Search the entries for the word "Suggested". Copy every line where it turns up.

◆ **Stored data entries**
□ □ □
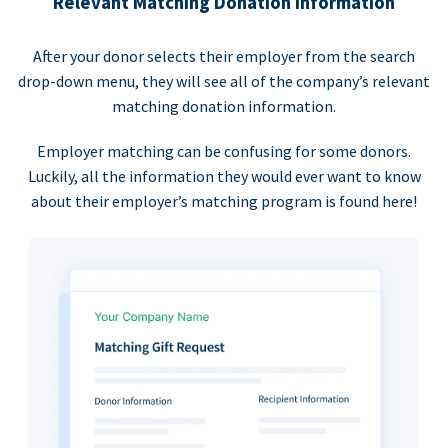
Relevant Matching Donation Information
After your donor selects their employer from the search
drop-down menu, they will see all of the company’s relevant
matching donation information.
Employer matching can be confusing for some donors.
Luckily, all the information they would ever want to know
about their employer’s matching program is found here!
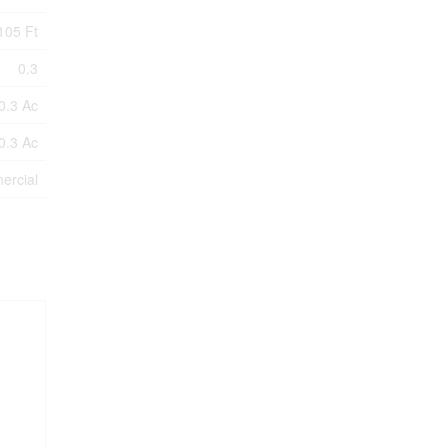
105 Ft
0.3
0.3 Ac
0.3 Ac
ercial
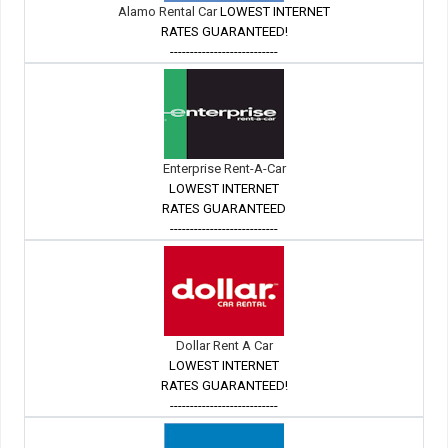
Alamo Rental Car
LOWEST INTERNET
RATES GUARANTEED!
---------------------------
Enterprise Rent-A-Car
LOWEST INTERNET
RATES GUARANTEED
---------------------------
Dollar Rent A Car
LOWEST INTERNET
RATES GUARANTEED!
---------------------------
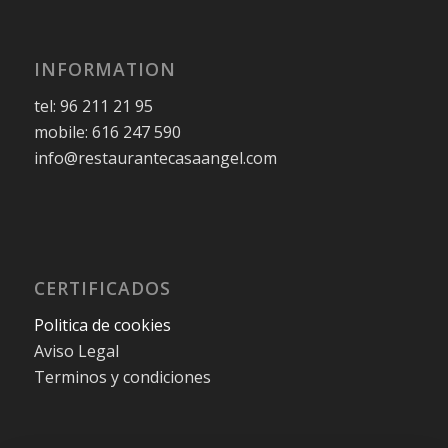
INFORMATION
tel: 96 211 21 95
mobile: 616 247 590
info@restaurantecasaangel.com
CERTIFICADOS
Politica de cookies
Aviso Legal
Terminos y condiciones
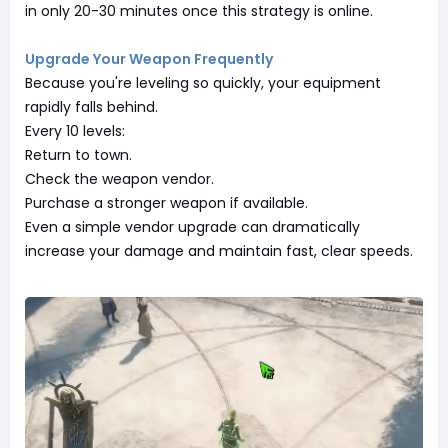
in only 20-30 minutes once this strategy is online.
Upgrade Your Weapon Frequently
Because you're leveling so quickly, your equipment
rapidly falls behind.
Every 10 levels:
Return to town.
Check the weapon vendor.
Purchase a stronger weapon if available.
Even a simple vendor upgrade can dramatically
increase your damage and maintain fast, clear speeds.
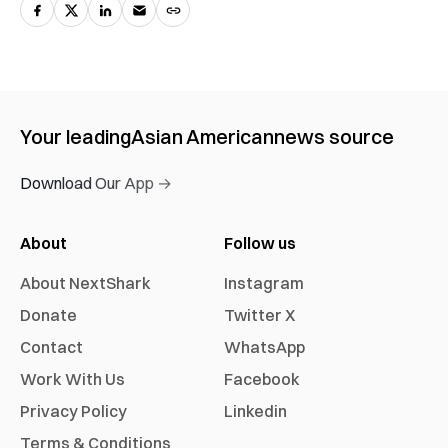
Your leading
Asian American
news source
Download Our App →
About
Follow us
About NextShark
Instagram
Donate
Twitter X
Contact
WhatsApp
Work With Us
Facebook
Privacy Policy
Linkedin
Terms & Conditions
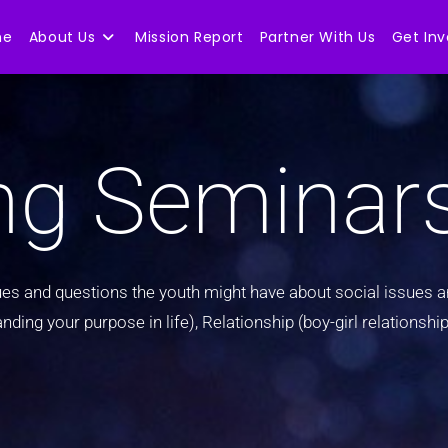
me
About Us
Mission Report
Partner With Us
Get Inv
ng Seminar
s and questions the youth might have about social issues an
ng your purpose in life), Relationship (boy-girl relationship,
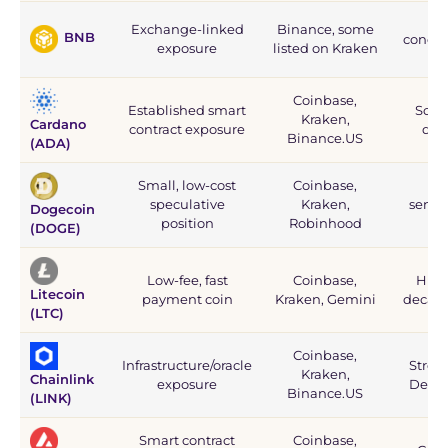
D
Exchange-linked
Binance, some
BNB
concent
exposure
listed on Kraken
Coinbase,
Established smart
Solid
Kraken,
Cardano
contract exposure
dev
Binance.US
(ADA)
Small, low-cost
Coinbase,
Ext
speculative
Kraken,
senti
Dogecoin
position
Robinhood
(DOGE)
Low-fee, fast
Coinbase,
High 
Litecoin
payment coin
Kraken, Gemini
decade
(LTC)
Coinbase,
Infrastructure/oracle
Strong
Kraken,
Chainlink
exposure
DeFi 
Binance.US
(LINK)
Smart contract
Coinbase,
□ □ □
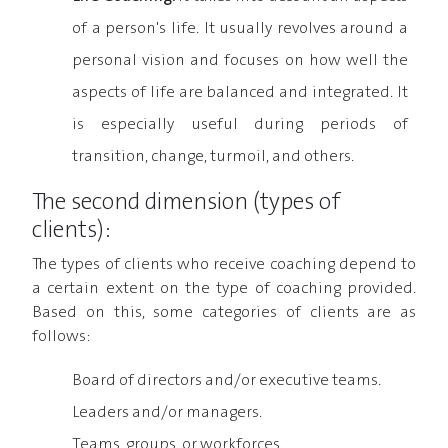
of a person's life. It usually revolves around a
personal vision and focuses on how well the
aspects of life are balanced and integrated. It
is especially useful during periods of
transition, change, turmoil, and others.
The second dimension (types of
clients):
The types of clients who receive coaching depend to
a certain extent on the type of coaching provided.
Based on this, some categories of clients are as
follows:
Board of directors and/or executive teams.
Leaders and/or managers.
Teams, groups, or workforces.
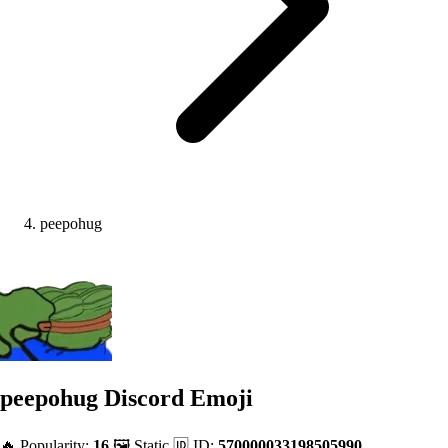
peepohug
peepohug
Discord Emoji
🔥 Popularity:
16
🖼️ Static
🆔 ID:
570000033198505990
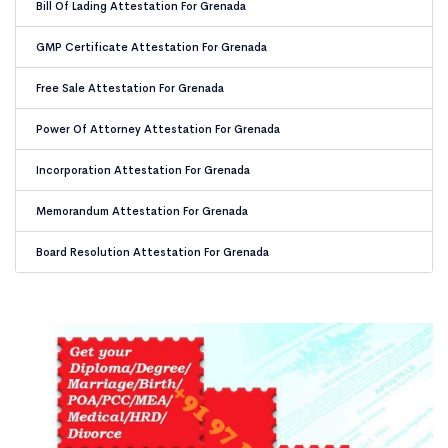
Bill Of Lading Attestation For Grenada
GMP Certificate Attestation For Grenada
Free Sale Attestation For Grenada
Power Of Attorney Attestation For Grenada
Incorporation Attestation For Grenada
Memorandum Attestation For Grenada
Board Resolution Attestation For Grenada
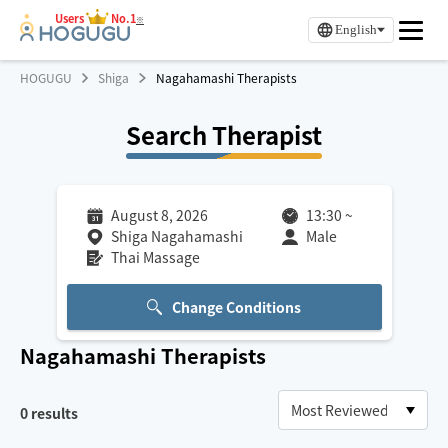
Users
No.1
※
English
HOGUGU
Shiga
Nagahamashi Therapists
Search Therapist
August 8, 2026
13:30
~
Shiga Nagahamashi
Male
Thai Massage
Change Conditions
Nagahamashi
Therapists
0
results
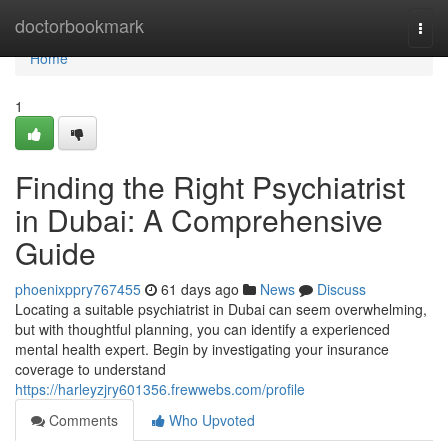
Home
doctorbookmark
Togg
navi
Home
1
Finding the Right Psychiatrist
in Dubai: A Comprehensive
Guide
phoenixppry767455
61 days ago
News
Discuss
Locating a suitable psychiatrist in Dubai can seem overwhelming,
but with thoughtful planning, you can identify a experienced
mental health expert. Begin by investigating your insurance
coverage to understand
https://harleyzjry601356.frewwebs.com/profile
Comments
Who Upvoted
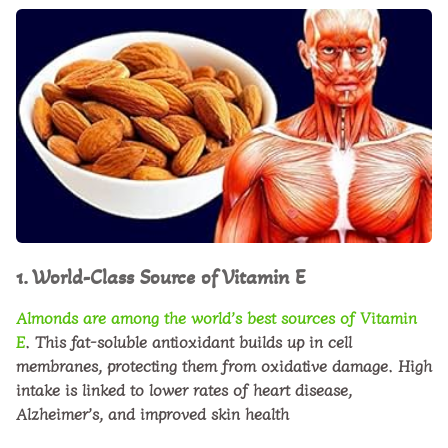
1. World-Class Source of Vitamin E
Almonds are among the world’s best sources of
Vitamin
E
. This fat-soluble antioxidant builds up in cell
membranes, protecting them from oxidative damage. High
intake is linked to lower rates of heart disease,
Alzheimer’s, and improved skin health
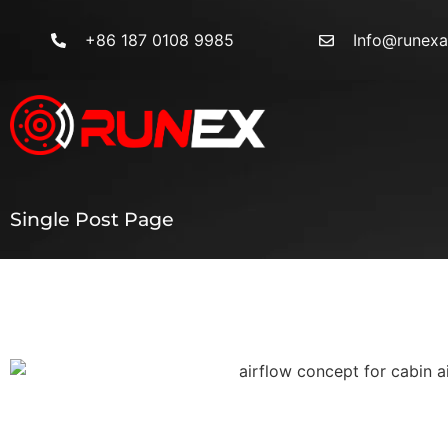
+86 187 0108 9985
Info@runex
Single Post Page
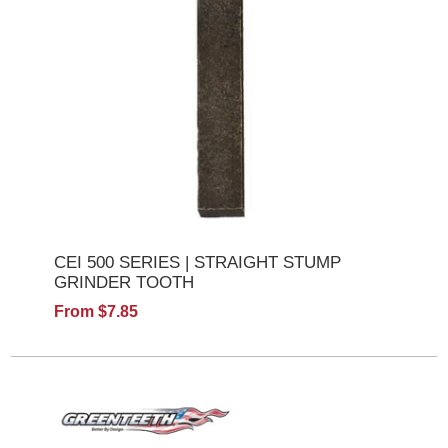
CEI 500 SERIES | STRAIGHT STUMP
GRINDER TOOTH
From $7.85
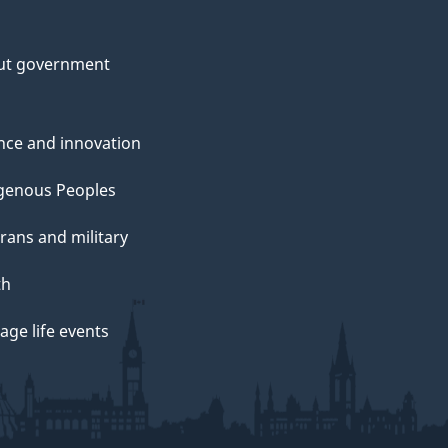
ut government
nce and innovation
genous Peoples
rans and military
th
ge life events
□ □ □
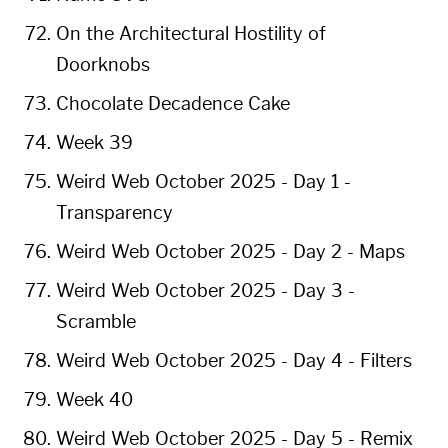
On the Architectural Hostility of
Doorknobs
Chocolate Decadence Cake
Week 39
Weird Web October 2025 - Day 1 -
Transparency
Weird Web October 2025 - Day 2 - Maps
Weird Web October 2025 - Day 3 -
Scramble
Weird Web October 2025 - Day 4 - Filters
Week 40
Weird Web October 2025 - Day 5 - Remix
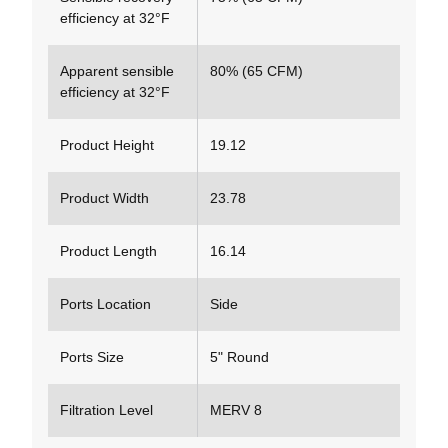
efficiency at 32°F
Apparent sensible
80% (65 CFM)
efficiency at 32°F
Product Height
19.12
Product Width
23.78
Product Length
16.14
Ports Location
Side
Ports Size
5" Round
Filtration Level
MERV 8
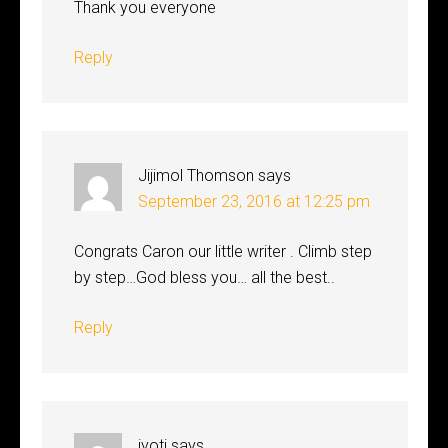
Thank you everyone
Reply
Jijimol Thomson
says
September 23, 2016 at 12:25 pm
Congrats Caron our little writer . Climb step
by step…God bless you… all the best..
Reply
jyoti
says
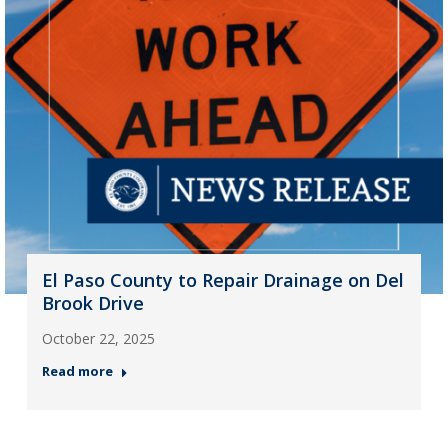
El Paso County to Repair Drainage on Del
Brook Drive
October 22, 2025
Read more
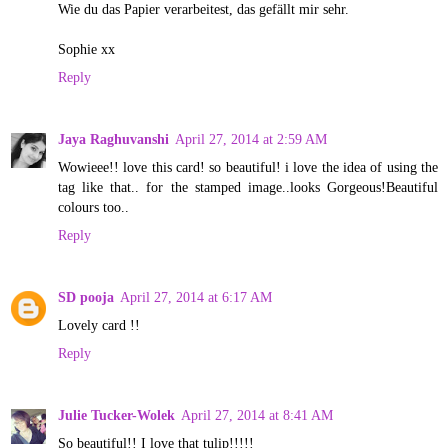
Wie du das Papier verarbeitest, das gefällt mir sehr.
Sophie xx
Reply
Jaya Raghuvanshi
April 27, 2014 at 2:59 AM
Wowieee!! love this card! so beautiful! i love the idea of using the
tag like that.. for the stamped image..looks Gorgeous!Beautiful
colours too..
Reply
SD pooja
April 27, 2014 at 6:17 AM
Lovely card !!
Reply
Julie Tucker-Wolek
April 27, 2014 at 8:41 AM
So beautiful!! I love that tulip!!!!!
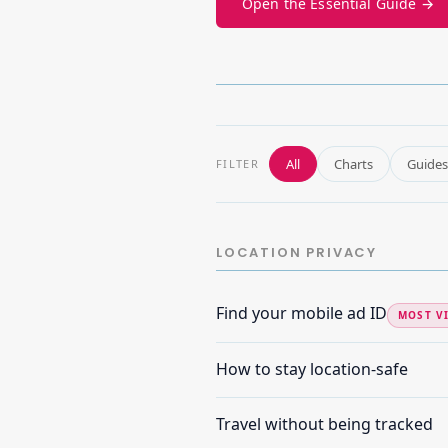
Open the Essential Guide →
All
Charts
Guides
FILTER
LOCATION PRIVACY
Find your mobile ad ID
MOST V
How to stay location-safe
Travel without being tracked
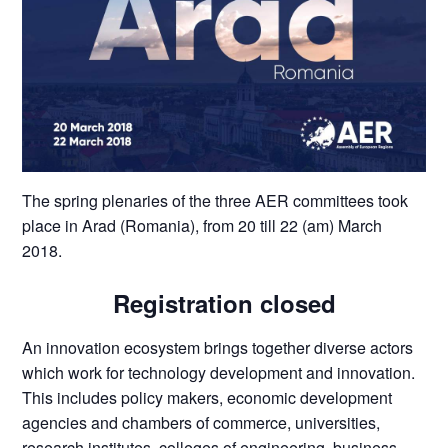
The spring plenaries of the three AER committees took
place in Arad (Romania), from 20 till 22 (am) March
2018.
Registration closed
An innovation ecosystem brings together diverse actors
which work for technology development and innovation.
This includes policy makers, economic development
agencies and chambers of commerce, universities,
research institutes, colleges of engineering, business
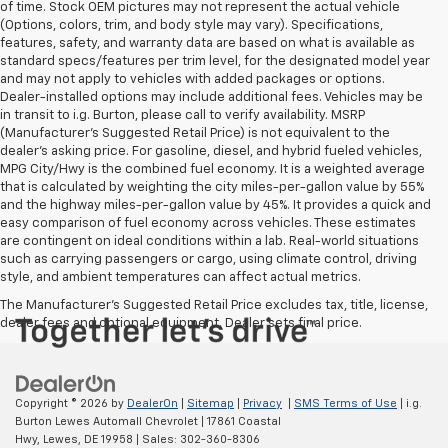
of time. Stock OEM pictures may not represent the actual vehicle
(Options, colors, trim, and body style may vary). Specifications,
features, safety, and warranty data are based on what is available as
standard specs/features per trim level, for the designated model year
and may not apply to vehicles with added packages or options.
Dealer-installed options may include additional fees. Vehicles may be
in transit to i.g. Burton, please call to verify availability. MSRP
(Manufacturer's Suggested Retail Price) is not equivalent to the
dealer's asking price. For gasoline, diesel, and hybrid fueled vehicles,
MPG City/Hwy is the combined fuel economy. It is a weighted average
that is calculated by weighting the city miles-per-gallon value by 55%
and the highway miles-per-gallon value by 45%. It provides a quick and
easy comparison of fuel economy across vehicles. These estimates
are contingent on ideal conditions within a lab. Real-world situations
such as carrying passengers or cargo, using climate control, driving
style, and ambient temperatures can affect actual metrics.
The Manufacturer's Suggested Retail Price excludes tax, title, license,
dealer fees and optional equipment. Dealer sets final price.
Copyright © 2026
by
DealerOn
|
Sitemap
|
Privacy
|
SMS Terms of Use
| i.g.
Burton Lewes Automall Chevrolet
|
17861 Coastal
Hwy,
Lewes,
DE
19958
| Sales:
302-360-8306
□ □ □
◆ **Task answer**
(Manufacturer's Suggested Retail Price) is not equivalent to the
The Manufacturer's Suggested Retail Price excludes tax, title, license,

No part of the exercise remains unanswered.